Problem details:
Those lines of the records that contain "gilles" are to be located and copied.

Available data:
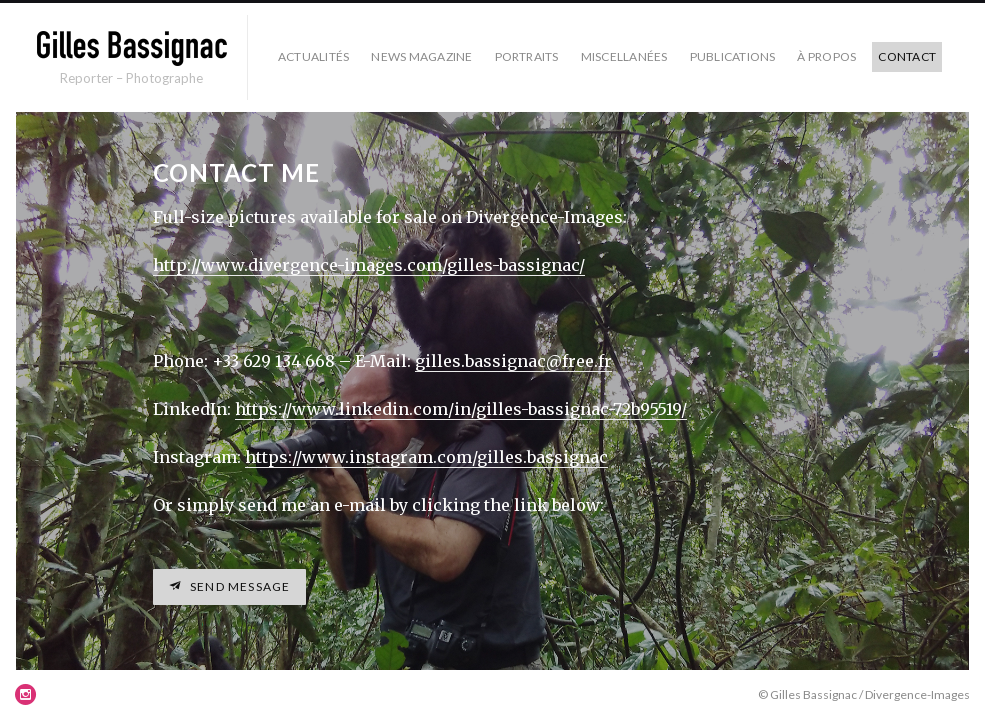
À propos (826, 56)
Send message (239, 586)
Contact (907, 56)
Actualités (313, 56)
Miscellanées (624, 56)
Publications (733, 56)
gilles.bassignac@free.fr (513, 361)
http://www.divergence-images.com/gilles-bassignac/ (369, 265)
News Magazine (421, 56)
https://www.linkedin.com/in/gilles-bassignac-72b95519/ (461, 409)
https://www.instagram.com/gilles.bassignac (426, 457)
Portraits (527, 56)
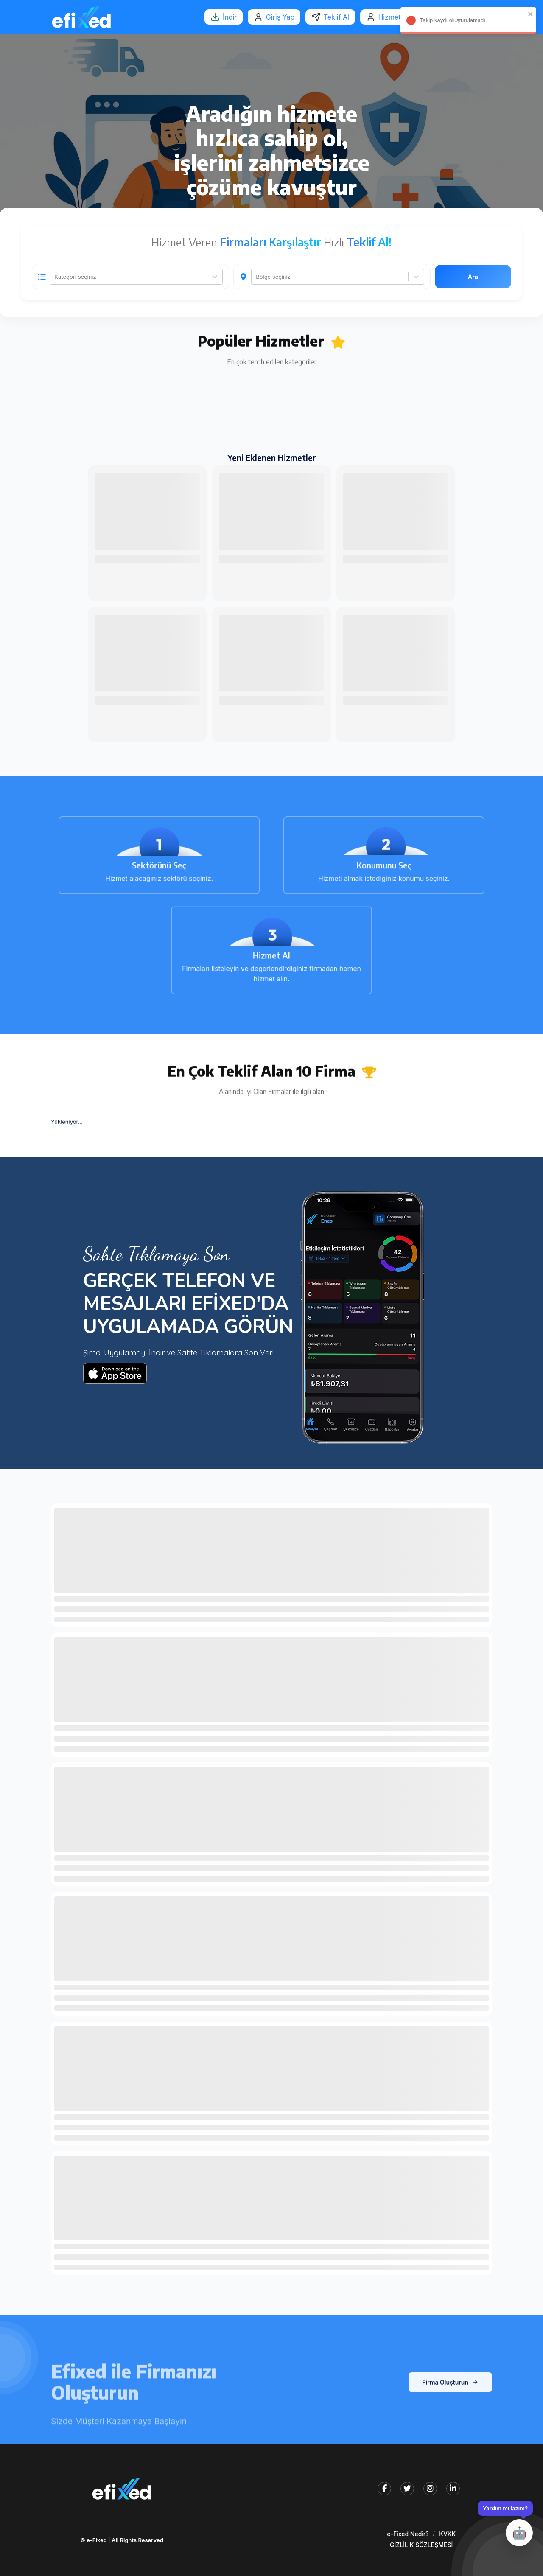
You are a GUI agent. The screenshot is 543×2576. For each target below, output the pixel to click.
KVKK (447, 2533)
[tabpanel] (271, 275)
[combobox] (55, 277)
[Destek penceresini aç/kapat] (505, 2524)
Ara (473, 276)
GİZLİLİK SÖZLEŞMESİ (421, 2544)
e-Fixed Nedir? (407, 2533)
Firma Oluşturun (450, 2410)
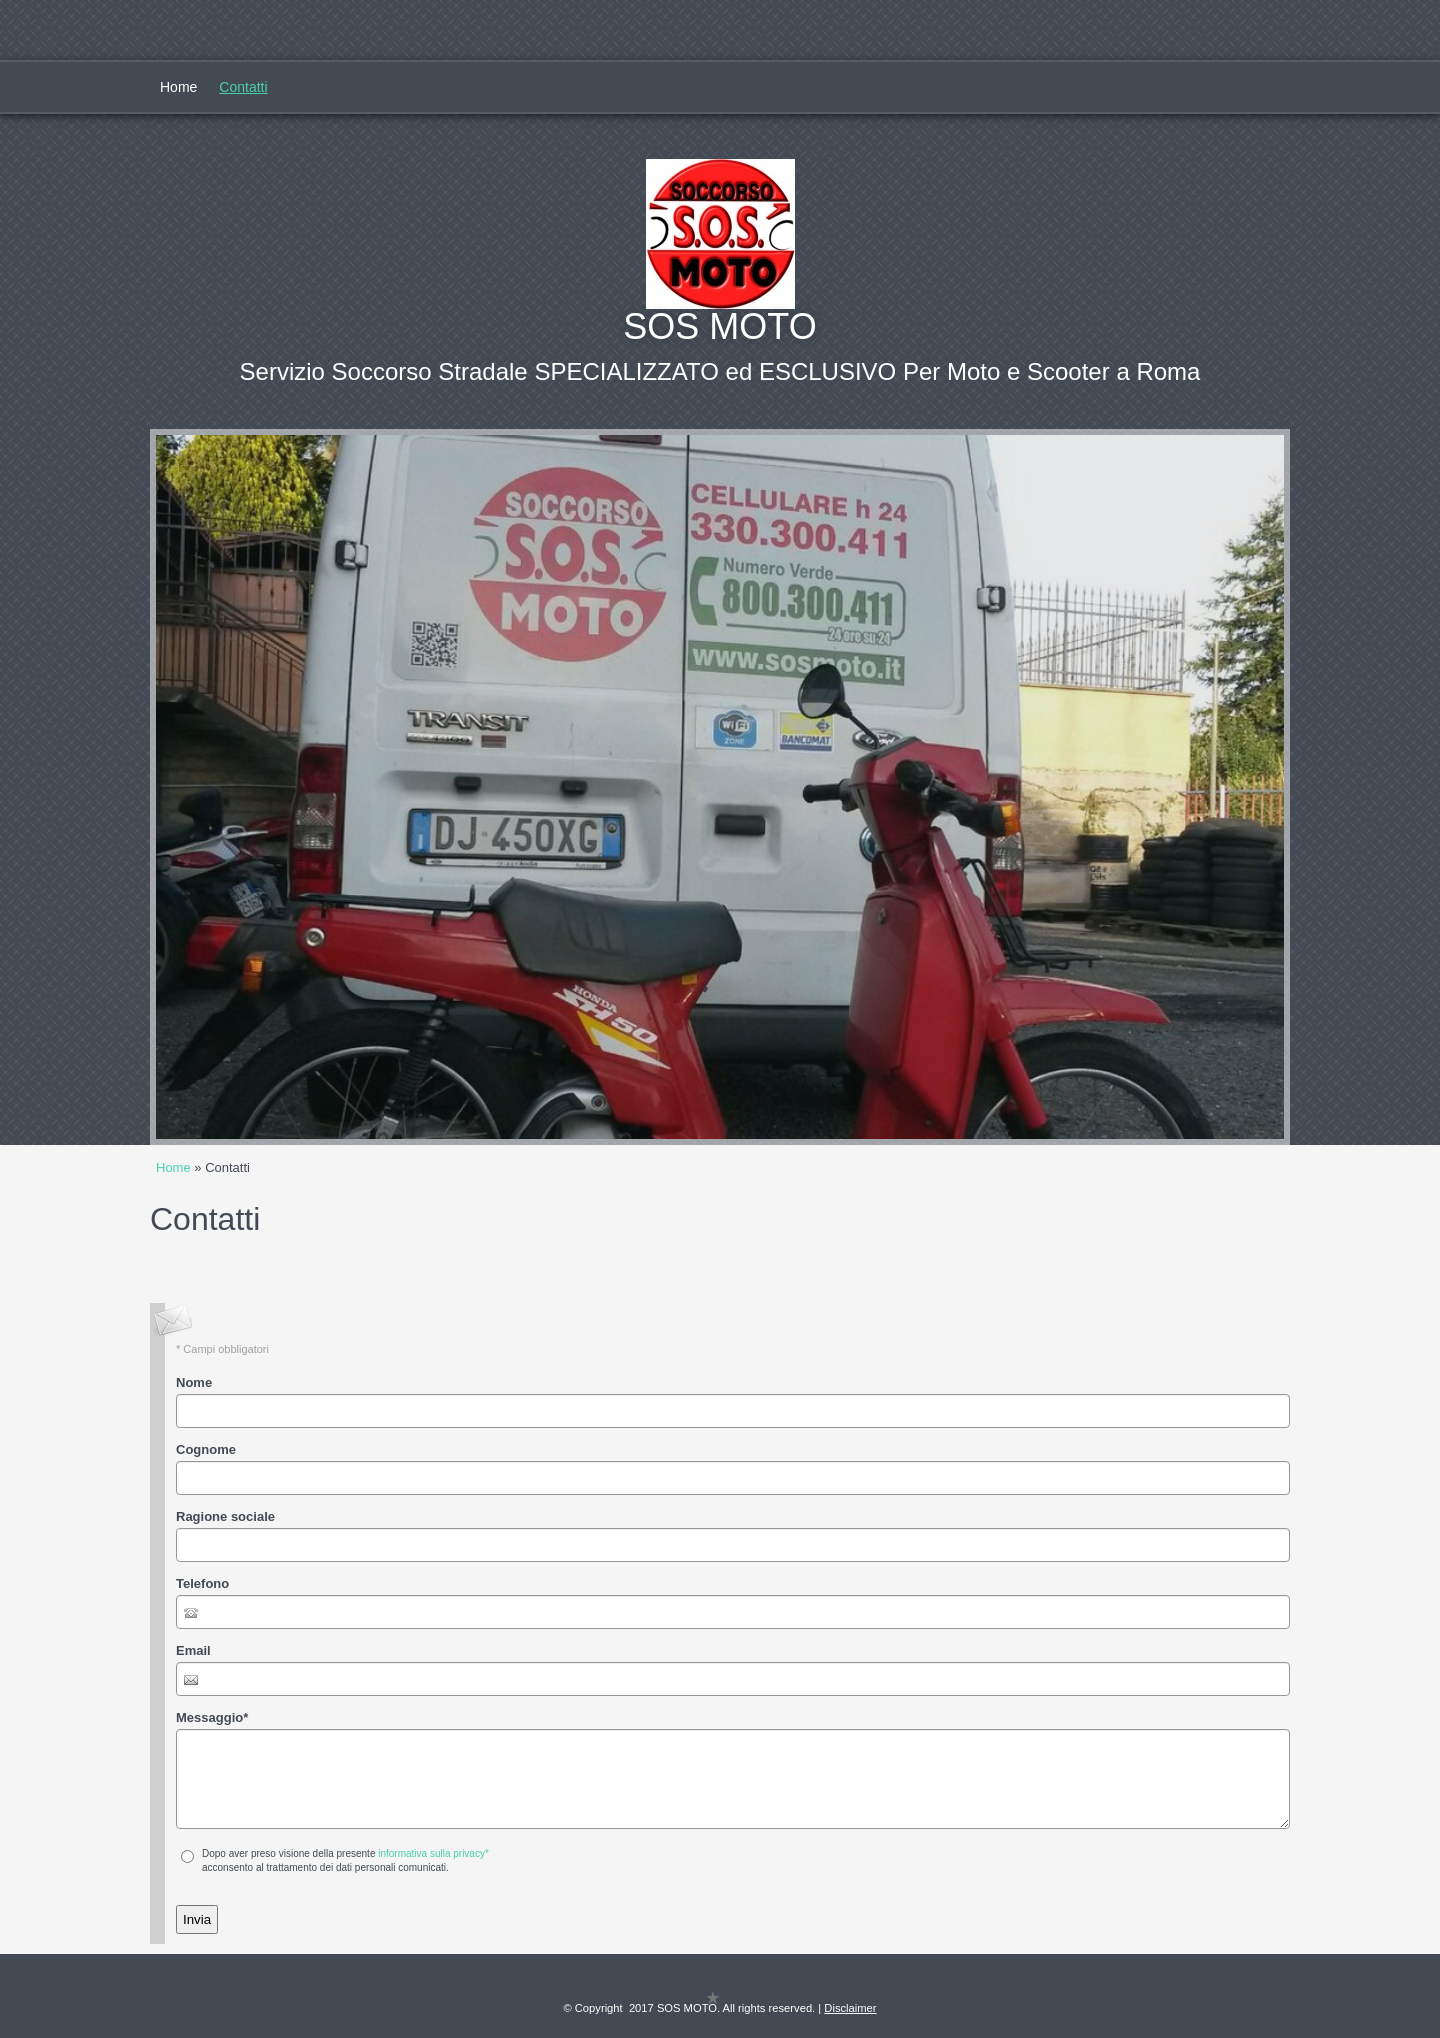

Answer for this exercise:
gilles.bassignac@free.fr (513, 361)
http://www.divergence-images.com/gilles-bassignac/ (369, 265)
https://www.linkedin.com/in/gilles-bassignac-72b95519/ (461, 409)
https://www.instagram.com/gilles.bassignac (426, 457)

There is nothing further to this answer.